Die Einschränkung des Postgeheimnisses ist nicht der einzige Eingriff in die Bürgerrechte. Neben Galina auf dem Sofa sitzt Nadeschda Rakitina, die ehemalige Inhaberin von einem der größten privaten Radiosender auf der Krim. Bis zum 13. Dezember 2013 war Radio Morion auf Sendung. Schon damals, also lange vor der Maidan-Revolution, wurde es von Janukowitsch-Anhängern mundtot gemacht.

Wie es dazu kam, berichtet Nadeschda Rakitina: „Wir haben den Maidan unterstützt, obwohl auf der Krim bis zu 90 Prozent der Leute Janukowitsch unterstützt haben.“ Dann seien plötzlich Bewaffnete in das Studio eingebrochen und hätten die Technik geklaut. Der Strom wurde abgestellt. Die Miliz sei nicht gekommen.

„Wir waren die ersten, die behindert wurden.“ Der unabhängige Tatarensender ATR habe länger durchgehalten, sei aber inzwischen auch geschlossen. Am 8. März schalteten die Russen den Sender ab, am 24. März wurden die Geschäftsräume des Inhabers Lenur Islyamow durchsucht. Im selben Monat wurde der Empfang sämtlicher ukrainischen TV-Sender auf der Halbinsel unterbunden.
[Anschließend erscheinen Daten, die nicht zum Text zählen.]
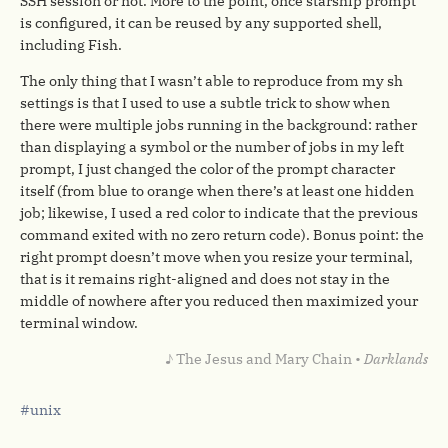
SSH session or not. More to the point, once starship prompt
is configured, it can be reused by any supported shell,
including Fish.
The only thing that I wasn’t able to reproduce from my sh
settings is that I used to use a subtle trick to show when
there were multiple jobs running in the background: rather
than displaying a symbol or the number of jobs in my left
prompt, I just changed the color of the prompt character
itself (from blue to orange when there’s at least one hidden
job; likewise, I used a red color to indicate that the previous
command exited with no zero return code). Bonus point: the
right prompt doesn’t move when you resize your terminal,
that is it remains right-aligned and does not stay in the
middle of nowhere after you reduced then maximized your
terminal window.
♪ The Jesus and Mary Chain •
Darklands
unix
Ein Journalistenverein hat Nadeschda Rakitina und ihren Mann, mit dem sie den Sender 26 Jahre lang betrieben hat, nach Kiew geholt. Sie sagt, sie möchten gern zurück, und weiß doch, daß dies kaum passieren wird. Radio Morion hatte zwischen 300.000 Hörern im Winter und 1,5 Millionen im Sommer. Er beschäftigte 60 Mitarbeiter, von denen viele die Flucht ergriffen haben.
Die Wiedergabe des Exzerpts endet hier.